Personal information
- Born: 12 February 1989 (age 37)

Medal record
Men's athletics
Representing Bahrain
Asian Games
| Bronze medal – third place | Doha 2006 | 10,000 m |
Asian Indoor Championships
| Bronze medal – third place | 2006 Pattaya | 3000 m |

= Aadam Ismaeel Khamis =

Bahraini-Kenyan long-distance runner (born 1989)
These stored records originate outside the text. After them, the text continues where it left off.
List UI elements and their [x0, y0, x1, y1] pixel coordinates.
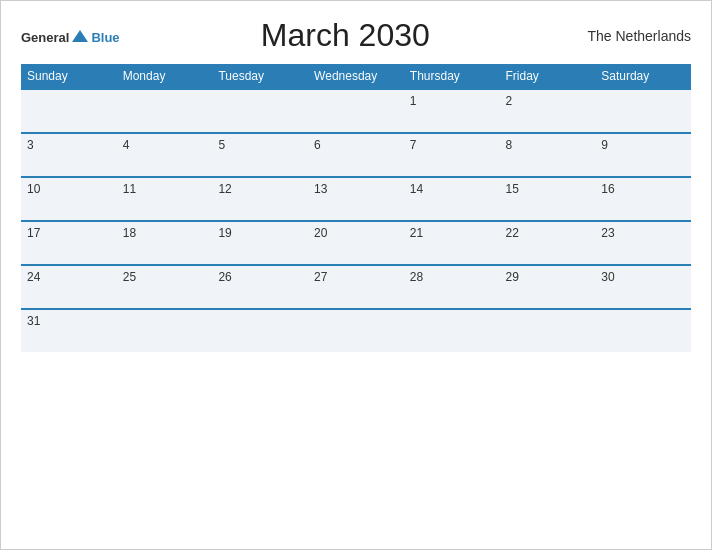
calendar-day-cell [21, 89, 117, 133]
calendar-day-cell: 1 [404, 89, 500, 133]
logo-general-text: General [21, 31, 69, 44]
day-number: 6 [314, 138, 321, 152]
calendar-week-row: 31 [21, 309, 691, 352]
days-header-row: Sunday Monday Tuesday Wednesday Thursday… [21, 64, 691, 89]
calendar-day-cell [308, 309, 404, 352]
day-number: 24 [27, 270, 40, 284]
calendar-week-row: 24252627282930 [21, 265, 691, 309]
calendar-day-cell: 27 [308, 265, 404, 309]
day-number: 12 [218, 182, 231, 196]
calendar-day-cell [595, 309, 691, 352]
calendar-day-cell: 28 [404, 265, 500, 309]
calendar-day-cell: 16 [595, 177, 691, 221]
calendar-day-cell: 19 [212, 221, 308, 265]
calendar-day-cell: 25 [117, 265, 213, 309]
day-number: 27 [314, 270, 327, 284]
calendar-day-cell [404, 309, 500, 352]
calendar-day-cell: 8 [500, 133, 596, 177]
logo-blue-text: Blue [91, 31, 119, 44]
calendar-day-cell: 22 [500, 221, 596, 265]
calendar-day-cell: 31 [21, 309, 117, 352]
calendar-day-cell [308, 89, 404, 133]
day-number: 22 [506, 226, 519, 240]
calendar-day-cell: 14 [404, 177, 500, 221]
day-number: 4 [123, 138, 130, 152]
calendar-day-cell: 20 [308, 221, 404, 265]
logo-icon [70, 28, 90, 44]
day-number: 31 [27, 314, 40, 328]
day-number: 20 [314, 226, 327, 240]
day-number: 5 [218, 138, 225, 152]
calendar-day-cell: 17 [21, 221, 117, 265]
calendar-header: General Blue March 2030 The Netherlands [21, 17, 691, 54]
day-number: 2 [506, 94, 513, 108]
header-monday: Monday [117, 64, 213, 89]
day-number: 17 [27, 226, 40, 240]
calendar-day-cell: 18 [117, 221, 213, 265]
calendar-day-cell: 6 [308, 133, 404, 177]
calendar-week-row: 10111213141516 [21, 177, 691, 221]
calendar-day-cell: 10 [21, 177, 117, 221]
calendar-table: Sunday Monday Tuesday Wednesday Thursday… [21, 64, 691, 352]
calendar-day-cell: 5 [212, 133, 308, 177]
calendar-day-cell: 13 [308, 177, 404, 221]
calendar-day-cell: 11 [117, 177, 213, 221]
calendar-week-row: 12 [21, 89, 691, 133]
day-number: 19 [218, 226, 231, 240]
logo: General Blue [21, 28, 120, 44]
header-wednesday: Wednesday [308, 64, 404, 89]
day-number: 23 [601, 226, 614, 240]
calendar-day-cell: 9 [595, 133, 691, 177]
calendar-day-cell: 4 [117, 133, 213, 177]
day-number: 18 [123, 226, 136, 240]
svg-marker-0 [72, 30, 88, 42]
calendar-day-cell: 3 [21, 133, 117, 177]
calendar-day-cell: 15 [500, 177, 596, 221]
day-number: 10 [27, 182, 40, 196]
calendar-wrapper: General Blue March 2030 The Netherlands … [0, 0, 712, 550]
month-title: March 2030 [120, 17, 571, 54]
header-saturday: Saturday [595, 64, 691, 89]
day-number: 30 [601, 270, 614, 284]
calendar-body: 1234567891011121314151617181920212223242… [21, 89, 691, 352]
calendar-day-cell: 7 [404, 133, 500, 177]
calendar-week-row: 17181920212223 [21, 221, 691, 265]
day-number: 14 [410, 182, 423, 196]
day-number: 3 [27, 138, 34, 152]
country-label: The Netherlands [571, 28, 691, 44]
day-number: 29 [506, 270, 519, 284]
header-sunday: Sunday [21, 64, 117, 89]
calendar-day-cell [117, 89, 213, 133]
calendar-day-cell: 21 [404, 221, 500, 265]
day-number: 9 [601, 138, 608, 152]
calendar-day-cell: 29 [500, 265, 596, 309]
day-number: 15 [506, 182, 519, 196]
day-number: 25 [123, 270, 136, 284]
day-number: 28 [410, 270, 423, 284]
header-friday: Friday [500, 64, 596, 89]
calendar-day-cell: 24 [21, 265, 117, 309]
header-thursday: Thursday [404, 64, 500, 89]
calendar-day-cell: 2 [500, 89, 596, 133]
day-number: 8 [506, 138, 513, 152]
calendar-day-cell: 12 [212, 177, 308, 221]
day-number: 26 [218, 270, 231, 284]
day-number: 11 [123, 182, 136, 196]
calendar-day-cell [595, 89, 691, 133]
day-number: 21 [410, 226, 423, 240]
day-number: 1 [410, 94, 417, 108]
calendar-day-cell [117, 309, 213, 352]
calendar-week-row: 3456789 [21, 133, 691, 177]
calendar-day-cell: 30 [595, 265, 691, 309]
calendar-day-cell [212, 89, 308, 133]
calendar-day-cell: 26 [212, 265, 308, 309]
day-number: 13 [314, 182, 327, 196]
header-tuesday: Tuesday [212, 64, 308, 89]
day-number: 16 [601, 182, 614, 196]
calendar-day-cell [212, 309, 308, 352]
day-number: 7 [410, 138, 417, 152]
calendar-day-cell: 23 [595, 221, 691, 265]
calendar-day-cell [500, 309, 596, 352]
Aadam Ismaeel Khamis (born Hosea Kosgei; آدم خميس إسماعيل; born 12 February 1989) is a Bahraini-Kenyan long-distance runner. He represents Bahrain after his switch from Kenya.

== Biography ==
According to Bahraini officials, Kosgei was born on 12 February 1989, in Kenya. Like fellow Bahraini runners Belal Mansoor Ali and Tareq Mubarak Taher, his age is surrounded by controversy. In August 2005, the IAAF opened an investigation on their ages which was still ongoing As of March 2007.

In 2006, Khamis won a bronze medal over 3000 metres at the Asian Indoor Athletics Championships. At the World Junior Championships in Beijing the same year he won a bronze in 10,000 metres and finished fifth in 5000 metres. The IAAF Council opened an investigatory disciplinary file on Khamis the day after his 5000 m finish.